If you have any queries on how to cast your votes then telephone Ms Leni Stanley on 07 3221 6022 or Mr David Hall on 07 3832 5666 during business hours.
2. Proxies
(a) Any member entitled to attend and vote is entitled to appoint not more than two proxies to attend and vote in his or her stead.
(b) If a shareholder appoints more than one proxy, the appointment of the proxy may specify the proportion or number of that shareholder's votes that each proxy may exercise. If the appointment does not specify the proportion or the number of the shareholder's votes each proxy may exercise, each proxy may exercise one half of the votes.
(c) Where a shareholder appoints more than one proxy neither proxy is entitled to vote on a show of hands.
(d) A proxy need not be a shareholder of DRX.

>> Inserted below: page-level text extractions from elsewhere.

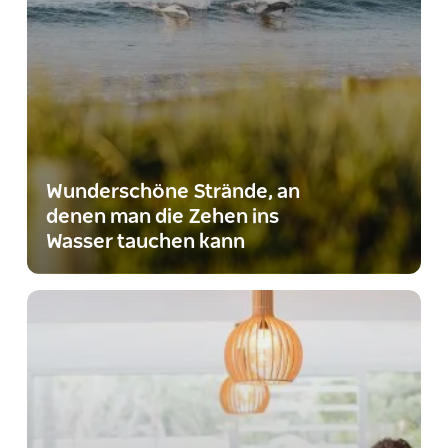
Wunderschöne Strände, an
denen man die Zehen ins
Wasser tauchen kann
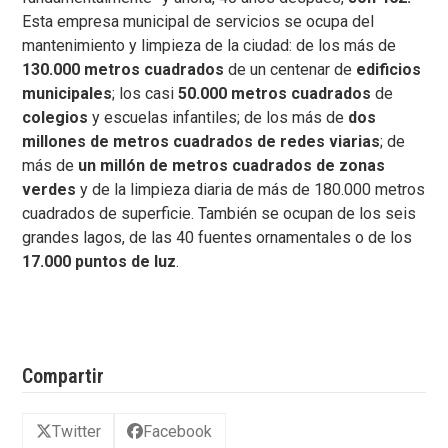
Esta empresa municipal de servicios se ocupa del
mantenimiento y limpieza de la ciudad: de los más de
130.000 metros cuadrados
de un centenar de
edificios
municipales
; los casi
50.000 metros cuadrados
de
colegios
y escuelas infantiles; de los más de
dos
millones de metros cuadrados de redes viarias
; de
más de
un millón de metros cuadrados de zonas
verdes
y de la limpieza diaria de más de 180.000 metros
cuadrados de superficie. También se ocupan de los seis
grandes lagos, de las 40 fuentes ornamentales o de los
17.000 puntos de luz
.
Compartir
Twitter
Facebook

(e) To be effective, DRX must receive the completed Proxy Form and, if the form is signed by the shareholder's attorney, the authority under which the Proxy Form is signed (or a certified copy of the authority) by no later than 48 hours before the commencement of the meeting. Proxy Forms and other documentation may be lodged at the registered office of the Company or as follows:
By posting, delivery or Diatreme Resources Limited Share Registry facsimile: C/- Link Market Services Limited Locked Bag A14 Sydney South NSW 1235 Facsimile: (02) 9287 0309 By delivery: Level 12, 680 George Street Sydney NSW 2000
(f) Proxies given by corporate shareholders must be executed in accordance with their constitutions, or under the hand of a duly authorised officer or attorney.
(g) If a proxy is not directed how to vote on an item of business, the proxy may vote, or abstain from voting as he or she thinks fit.
(h) If a shareholder appoints the Chairman of the meeting as the shareholder's proxy and does not specify how the Chairman is to vote on an item of business, the Chairman will vote, as proxy for that shareholder for that item.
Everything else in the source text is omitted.